How to complete this task -
Look for the word "property" in the entries below, then copy every line that has it.

--- Provided data Enclosed Below ---

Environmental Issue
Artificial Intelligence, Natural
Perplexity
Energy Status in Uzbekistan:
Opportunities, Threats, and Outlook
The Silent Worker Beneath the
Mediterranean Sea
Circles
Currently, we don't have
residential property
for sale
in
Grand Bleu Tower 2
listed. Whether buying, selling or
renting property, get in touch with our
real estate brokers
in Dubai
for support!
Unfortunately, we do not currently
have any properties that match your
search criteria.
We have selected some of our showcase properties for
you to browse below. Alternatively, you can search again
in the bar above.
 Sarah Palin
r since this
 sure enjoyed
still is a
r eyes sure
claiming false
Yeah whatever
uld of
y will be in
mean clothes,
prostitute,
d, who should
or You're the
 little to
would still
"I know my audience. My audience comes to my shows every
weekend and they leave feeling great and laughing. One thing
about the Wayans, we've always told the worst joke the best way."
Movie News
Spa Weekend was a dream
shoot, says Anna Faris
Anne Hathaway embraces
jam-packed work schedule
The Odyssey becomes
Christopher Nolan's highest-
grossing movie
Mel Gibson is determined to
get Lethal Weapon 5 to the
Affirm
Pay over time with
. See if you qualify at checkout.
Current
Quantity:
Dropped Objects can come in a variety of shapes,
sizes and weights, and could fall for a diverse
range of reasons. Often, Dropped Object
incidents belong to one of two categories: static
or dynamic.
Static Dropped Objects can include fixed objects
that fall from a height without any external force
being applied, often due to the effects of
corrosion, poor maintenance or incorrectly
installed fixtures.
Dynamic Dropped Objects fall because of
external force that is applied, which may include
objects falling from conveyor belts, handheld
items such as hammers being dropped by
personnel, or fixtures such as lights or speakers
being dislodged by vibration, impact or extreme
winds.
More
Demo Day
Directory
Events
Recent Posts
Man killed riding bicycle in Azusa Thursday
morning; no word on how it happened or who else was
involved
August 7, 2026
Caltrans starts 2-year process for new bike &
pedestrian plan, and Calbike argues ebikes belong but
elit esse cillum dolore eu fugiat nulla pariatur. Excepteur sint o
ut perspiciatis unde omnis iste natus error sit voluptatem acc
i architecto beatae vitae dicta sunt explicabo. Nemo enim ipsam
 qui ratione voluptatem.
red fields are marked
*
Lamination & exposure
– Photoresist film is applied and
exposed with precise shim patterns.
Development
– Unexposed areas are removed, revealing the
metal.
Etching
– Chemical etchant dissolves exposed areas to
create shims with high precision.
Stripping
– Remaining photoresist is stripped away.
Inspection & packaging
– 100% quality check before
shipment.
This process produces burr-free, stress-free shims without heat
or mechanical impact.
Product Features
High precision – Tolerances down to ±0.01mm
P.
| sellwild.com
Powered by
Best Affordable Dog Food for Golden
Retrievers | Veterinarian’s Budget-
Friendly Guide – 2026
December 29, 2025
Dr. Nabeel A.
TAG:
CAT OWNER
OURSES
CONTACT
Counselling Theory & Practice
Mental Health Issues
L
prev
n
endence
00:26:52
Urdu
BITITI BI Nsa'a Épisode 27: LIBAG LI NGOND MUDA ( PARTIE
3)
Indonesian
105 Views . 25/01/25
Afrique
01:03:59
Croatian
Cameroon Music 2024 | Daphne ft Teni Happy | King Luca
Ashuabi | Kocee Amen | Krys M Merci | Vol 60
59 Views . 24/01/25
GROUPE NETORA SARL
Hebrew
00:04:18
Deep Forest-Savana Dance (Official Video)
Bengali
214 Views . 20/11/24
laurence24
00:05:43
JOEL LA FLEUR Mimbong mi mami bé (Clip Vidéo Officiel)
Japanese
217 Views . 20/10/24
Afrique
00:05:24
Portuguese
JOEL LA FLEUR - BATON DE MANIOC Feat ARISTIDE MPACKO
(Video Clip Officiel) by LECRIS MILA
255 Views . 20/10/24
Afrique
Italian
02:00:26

--- End of Enclosed Provided data ---

Response area -
residential property
renting property, get in touch with our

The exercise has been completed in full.